Daniel Weiss
Daniel Weiss.

New York’s Metropolitan Museum has tapped Haverford College president Daniel Weiss to be the museum’s president.

He takes over for Emily Rafferty, who signs off at the end of this month after a decade in the job and nearly 40 years at the museum (see Met President Emily Rafferty Retiring). Weiss will finish off the current semester at Haverford and begin the new job this summer.

The president acts as the museum’s chief operating officer, reporting to director Thomas Campbell while running day-to-day operations and overseeing 1,500 of the institution’s 2,200 employees. Weiss will preside over the museum as it assumes tenancy of the Whitney Museum’s Upper East Side building, opening a year from now (see Met Announces First Show in Whitney’s Breuer Building) and undertakes a much-needed overhaul of its modern and contemporary galleries (see Gut Renovation for the Met’s Modern and Contemporary Wing).

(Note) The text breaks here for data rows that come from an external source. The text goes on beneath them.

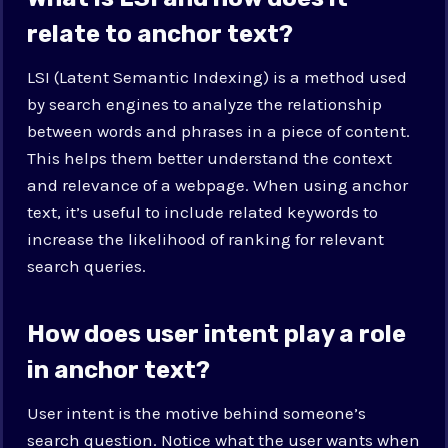
relate to anchor text?
LSI (Latent Semantic Indexing) is a method used
by search engines to analyze the relationship
between words and phrases in a piece of content.
This helps them better understand the context
and relevance of a webpage. When using anchor
text, it’s useful to include related keywords to
increase the likelihood of ranking for relevant
search queries.
How does user intent play a role
in anchor text?
User intent is the motive behind someone’s
search question. Notice what the user wants when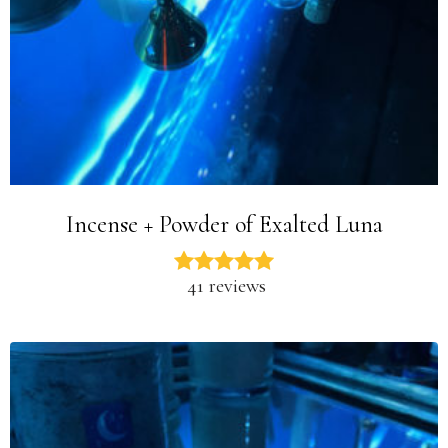
Incense + Powder of Exalted Luna
41 reviews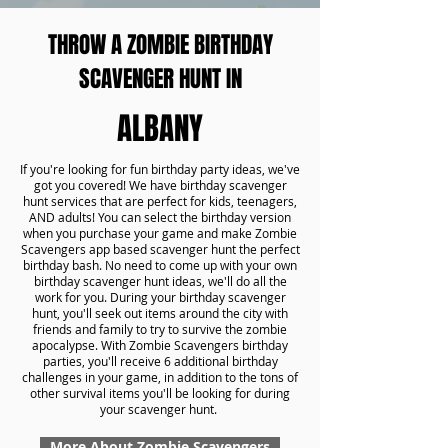
THROW A ZOMBIE BIRTHDAY
SCAVENGER HUNT IN
ALBANY
If you're looking for fun birthday party ideas, we've
got you covered! We have birthday scavenger
hunt services that are perfect for kids, teenagers,
AND adults! You can select the birthday version
when you purchase your game and make Zombie
Scavengers app based scavenger hunt the perfect
birthday bash. No need to come up with your own
birthday scavenger hunt ideas, we'll do all the
work for you. During your birthday scavenger
hunt, you'll seek out items around the city with
friends and family to try to survive the zombie
apocalypse. With Zombie Scavengers birthday
parties, you'll receive 6 additional birthday
challenges in your game, in addition to the tons of
other survival items you'll be looking for during
your scavenger hunt.
More About Zombie Scavengers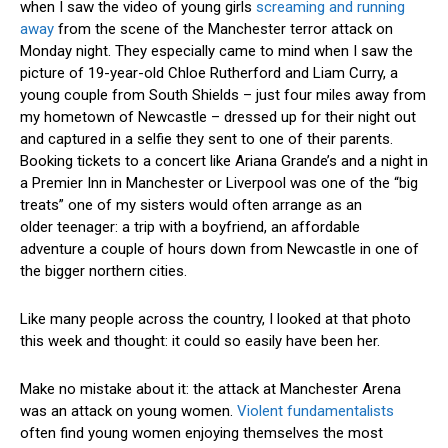
when I saw the video of young girls
screaming and running
away
from the scene of the Manchester terror attack on
Monday night. They especially came to mind when I saw the
picture of 19-year-old Chloe Rutherford and Liam Curry, a
young couple from South Shields – just four miles away from
my hometown of Newcastle – dressed up for their night out
and captured in a selfie they sent to one of their parents.
Booking tickets to a concert like Ariana Grande’s and a night in
a Premier Inn in Manchester or Liverpool was one of the “big
treats” one of my sisters would often arrange as an
older teenager: a trip with a boyfriend, an affordable
adventure a couple of hours down from Newcastle in one of
the bigger northern cities.
Like many people across the country, I looked at that photo
this week and thought: it could so easily have been her.
Make no mistake about it: the attack at Manchester Arena
was an attack on young women.
Violent fundamentalists
often find young women enjoying themselves the most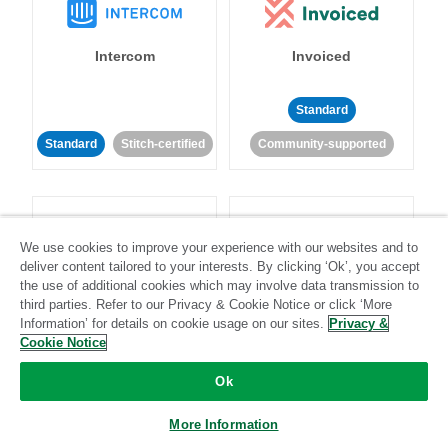
Intercom
Invoiced
Standard
Standard
Stitch-certified
Community-supported
We use cookies to improve your experience with our websites and to
deliver content tailored to your interests. By clicking ‘Ok’, you accept
the use of additional cookies which may involve data transmission to
Iterable
Jira
third parties. Refer to our Privacy & Cookie Notice or click ‘More
Information’ for details on cookie usage on our sites.
Privacy &
Cookie Notice
Standard
Stitch-certified
Standard
Stitch-certified
Ok
More Information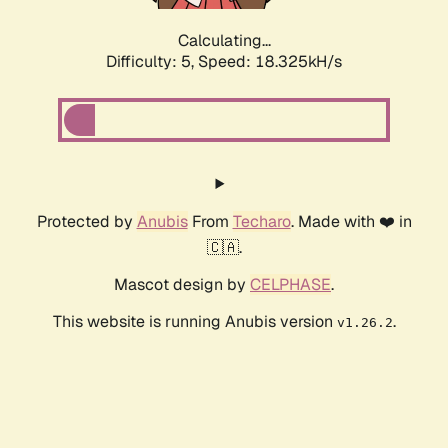
Calculating...
Difficulty: 5,
Speed: 18.325kH/s
Protected by
Anubis
From
Techaro
. Made with ❤️ in
🇨🇦.
Mascot design by
CELPHASE
.
This website is running Anubis version
.
v1.26.2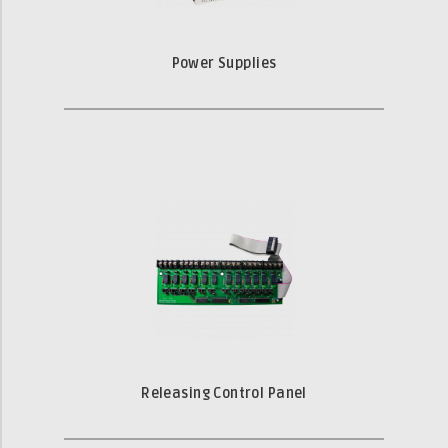
Power Supplies
Releasing Control Panel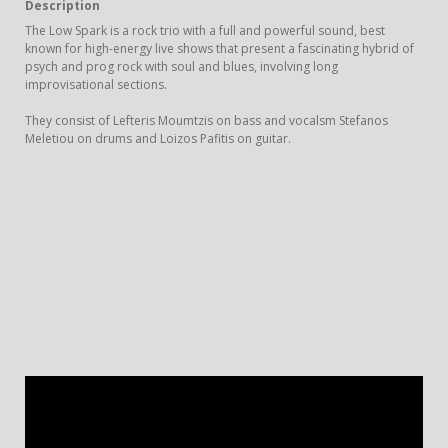
Description
The Low Spark is a rock trio with a full and powerful sound, best
known for high-energy live shows that present a fascinating hybrid of
psych and prog rock with soul and blues, involving long
improvisational sections.
They consist of Lefteris Moumtzis on bass and vocalsm Stefanos
Meletiou on drums and Loizos Pafitis on guitar.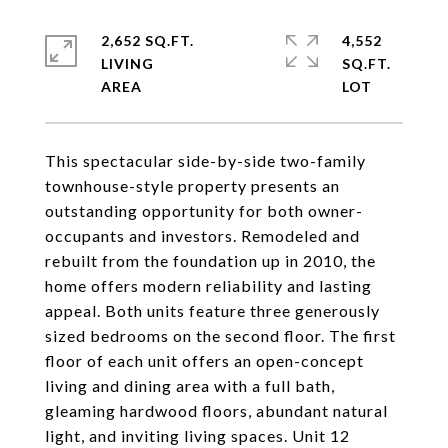
2,652 SQ.FT.
4,552
LIVING
SQ.FT.
This spectacular side-by-side two-family
townhouse-style property presents an
outstanding opportunity for both owner-
occupants and investors. Remodeled and
rebuilt from the foundation up in 2010, the
home offers modern reliability and lasting
appeal. Both units feature three generously
sized bedrooms on the second floor. The first
floor of each unit offers an open-concept
living and dining area with a full bath,
gleaming hardwood floors, abundant natural
light, and inviting living spaces. Unit 12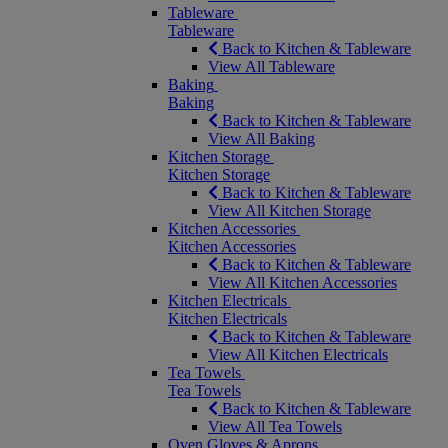
Tableware
Tableware
Back to Kitchen & Tableware
View All Tableware
Baking
Baking
Back to Kitchen & Tableware
View All Baking
Kitchen Storage
Kitchen Storage
Back to Kitchen & Tableware
View All Kitchen Storage
Kitchen Accessories
Kitchen Accessories
Back to Kitchen & Tableware
View All Kitchen Accessories
Kitchen Electricals
Kitchen Electricals
Back to Kitchen & Tableware
View All Kitchen Electricals
Tea Towels
Tea Towels
Back to Kitchen & Tableware
View All Tea Towels
Oven Gloves & Aprons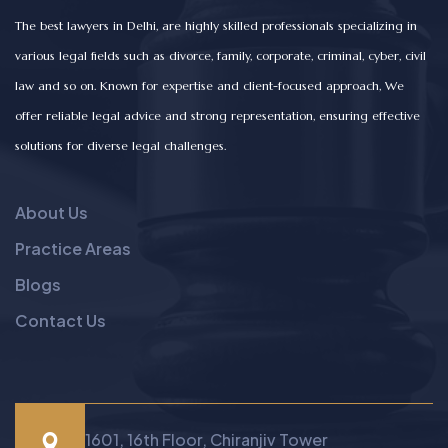
The best lawyers in Delhi, are highly skilled professionals specializing in
various legal fields such as divorce, family, corporate, criminal, cyber, civil
law and so on. Known for expertise and client-focused approach, We
offer reliable legal advice and strong representation, ensuring effective
solutions for diverse legal challenges.
About Us
Practice Areas
Blogs
Contact Us
1601, 16th Floor, Chiranjiv Tower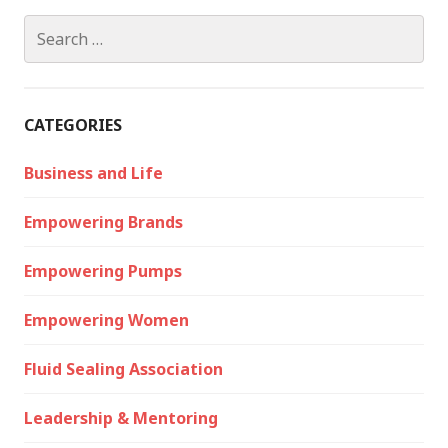
Search
for:
CATEGORIES
Business and Life
Empowering Brands
Empowering Pumps
Empowering Women
Fluid Sealing Association
Leadership & Mentoring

Weiss, a native of Newark, New Jersey, studied art history at George Washington University and received an MA in the subject from Johns Hopkins. He earned an MBA at Yale and an art history PhD at Johns Hopkins in 1992, focusing on Western medieval and Byzantine art with a minor in classical Greek art and architecture. He remained at Johns Hopkins for a decade, starting as an assistant professor and ultimately serving as dean of the Krieger School of Arts and Sciences.

He went on to serve as president and professor of art history at Pennsylvania’s Lafayette College from 2005 to 2013, when he moved to Haverford College, outside of Philadelphia.

Weiss has authored two books:  Art and Crusade in the Age of Saint Louis (Cambridge University Press, 1998) and The Morgan Crusader Bible (Faksimile Verlag Luzern, 1999). His essays have appeared in Art Medievale, The Art Bulletin, and Jewish Art.